The ZODB is a mostly easy to use object oriented database -- especially,
when used within a framework which provides transaction management (such
as Zope). Nice features are the almost transparent persistency (modified
objects are automatically stored when the transaction is committed)
and the absence of locking requirements (due to an optimistic
concurrency control).

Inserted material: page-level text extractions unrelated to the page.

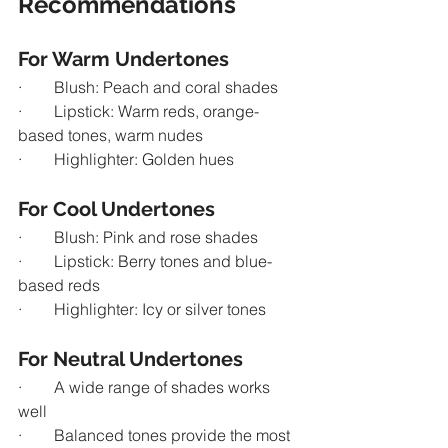
Recommendations
For Warm Undertones
·        Blush: Peach and coral shades
·        Lipstick: Warm reds, orange-
based tones, warm nudes
·        Highlighter: Golden hues
For Cool Undertones
·        Blush: Pink and rose shades
·        Lipstick: Berry tones and blue-
based reds
·        Highlighter: Icy or silver tones
For Neutral Undertones
·        A wide range of shades works 
well
·        Balanced tones provide the most 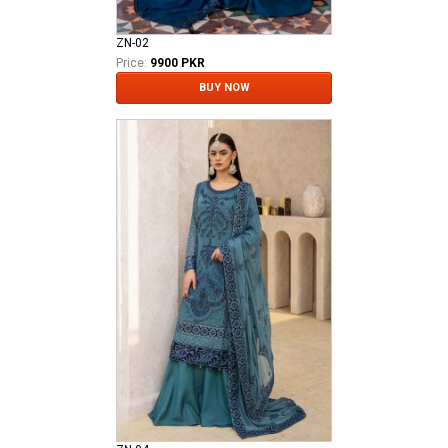
ZN-02
Price:
9900 PKR
BUY NOW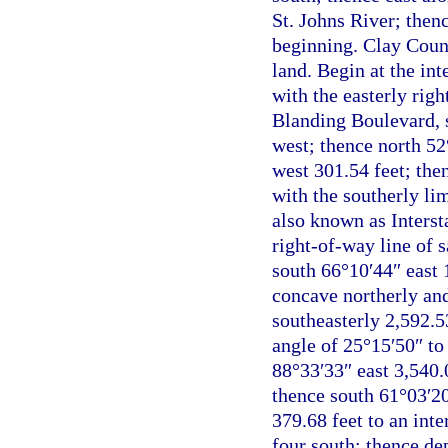
St. Johns River; then
beginning. Clay Count
land. Begin at the int
with the easterly rig
Blanding Boulevard, s
west; thence north 52
west 301.54 feet; then
with the southerly li
also known as Interst
right-of-way line of 
south 66°10′44″ east 1
concave northerly and
southeasterly 2,592.5
angle of 25°15′50″ to
88°33′33″ east 3,540.
thence south 61°03′20
379.68 feet to an inte
four south; thence de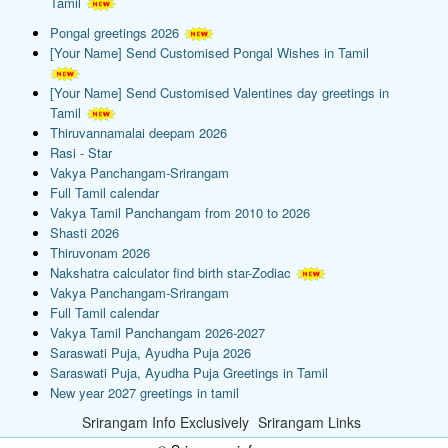
Tamil
Pongal greetings 2026
[Your Name] Send Customised Pongal Wishes in Tamil
[Your Name] Send Customised Valentines day greetings in
Tamil
Thiruvannamalai deepam 2026
Rasi - Star
Vakya Panchangam-Srirangam
Full Tamil calendar
Vakya Tamil Panchangam from 2010 to 2026
Shasti 2026
Thiruvonam 2026
Nakshatra calculator find birth star-Zodiac
Vakya Panchangam-Srirangam
Full Tamil calendar
Vakya Tamil Panchangam 2026-2027
Saraswati Puja, Ayudha Puja 2026
Saraswati Puja, Ayudha Puja Greetings in Tamil
New year 2027 greetings in tamil
Srirangam Info Exclusively
Srirangam Links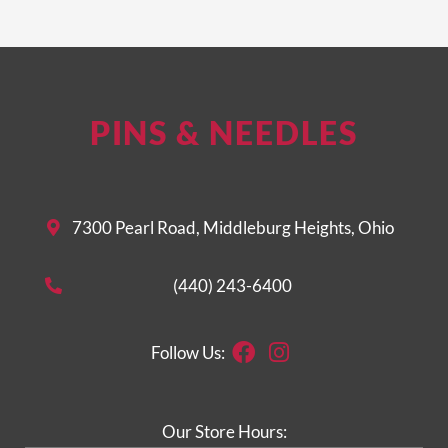
PINS & NEEDLES
7300 Pearl Road, Middleburg Heights, Ohio
(440) 243-6400
Facebook
Instagram
Follow Us:
Our Store Hours:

However, the ZODB becomes a bit difficult when
operations need to be performed asynchronously, i.e. in a separate thread.
This package contains some utilities to make it easier to implement
asynchronous access to the ZODB. Some of those can be helpful, too,
in a synchronous environment.
Dependencies
============
The package depends on ``decorator``, ``transaction``,
``dm.transaction.aborthook`` and (``ZODB3`` (>= 3.8) or ``ZODB`` (>= 5.0)).

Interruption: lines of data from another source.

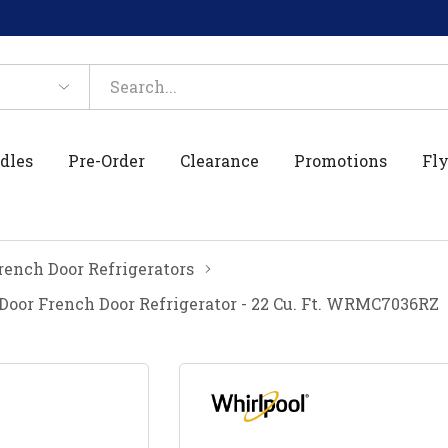
dles
Pre-Order
Clearance
Promotions
Fly
rench Door Refrigerators
Door French Door Refrigerator - 22 Cu. Ft. WRMC7036RZ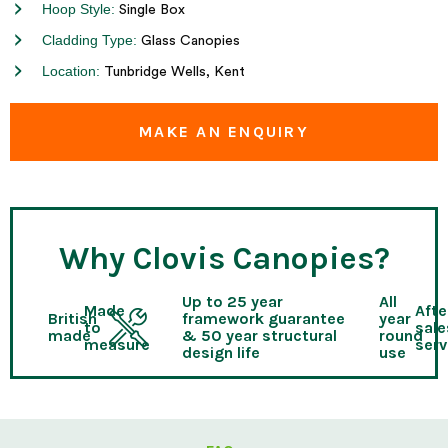
Hoop Style:
Single Box
Cladding Type:
Glass Canopies
Location:
Tunbridge Wells, Kent
MAKE AN ENQUIRY
Why Clovis Canopies?
Up to 25 year
All
Made
Afte
British
framework guarantee
year
to
sale
made
& 50 year structural
round
measure
serv
design life
use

The module ``zope2`` depends on Zope 2 (>= 2.10) or Zope (>= 4.0b7).
Easy dependencies are declared, complex ones not.
Modules
=======
The package consists of modules ``transactional``, ``scheduler``,
``context`` and ``zope2``.
Detailed information can be found in the source via docstrings.
``transactional``
-----------------
``transactional`` contains decorators which provide transaction management
in environments where this is not provided by the framework.
They can be useful even in a synchronous environment (e.g. a script
environment). The transaction management comprises automatic retry
after concurrency problems (which the ZODB indicates by a so
called ``ConflictError``).
Its main content is the decorator ``transactional``, a particular
instance of the class ``TransactionManager``. ``transactional``
(and other instances of ``TransactionManager``) declare a function or method to
be transactional: before the function is called, a new transaction
is begun (a potentially pending transaction aborted), metadata is registered
for the transaction
and when the function returns the transaction is either committed (no exception)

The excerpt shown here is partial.